Charles Darwin

Charles Darwin, a humble British Naturalist, brought the theory of evolution to common acceptance through his concept of “natural selection”.

Charles Darwin

I have called this principle, by which each slight variation, if useful, is preserved, by the term Natural Selection.

Charles Darwin, 1873-1882

The often miscredited term “survival of the fittest” was coined by Herbert Spencer and it”s use was encouraged by Alfred Russel Wallace, whos theory of evolution incorporated the removal of the unfit in the process of the struggle of existence.

In the preface to The Origin of the Species, 1859, Darwin explains: “Until recently the great majority of naturalists believed that species were immutable productions, and had been separately created. This view has been ably maintained by many authors. Some few naturalists, on the other hand, have believed that species undergo modification, and that the existing forms of life are the descendants by true generation of pre-existing forms.”

In Darwin”s final book, The Formation of Vegetable Mould through the Action of Worms, published in 1881, the year before his death, he returns to a subject first explored in his 1840 publication on the actions and importance of worms.

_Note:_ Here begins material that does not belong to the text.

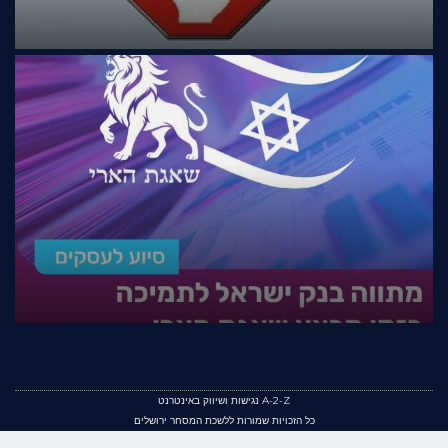
A-2-Z נגישות ושיווק באינטרנט
כל הזכויות שמורות ללשכת המסחר ירושלים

Darwin writes: “Worms prepare the ground in an excellent manner for the growth of… plants and for seedlings of all kinds. They periodically expose the mould to the air… They mingle the whole intimately together, like a gardener who prepares fine soil for his choicest plants. In this state it is well fitted to retain moisture and to absorb all soluble substances, as well as for the process of nitrification….The leaves which are dragged into the burrows as food … partially digested, and saturated … are commingled with much earth. This earth forms the dark coloured, rich humus”

Initially published for specialists, The Formation of Vegetable Mould through the Action of Worms has gained popular appeal due it”s emphasis on the significance that the cumulative effect of seemingly small things have over time.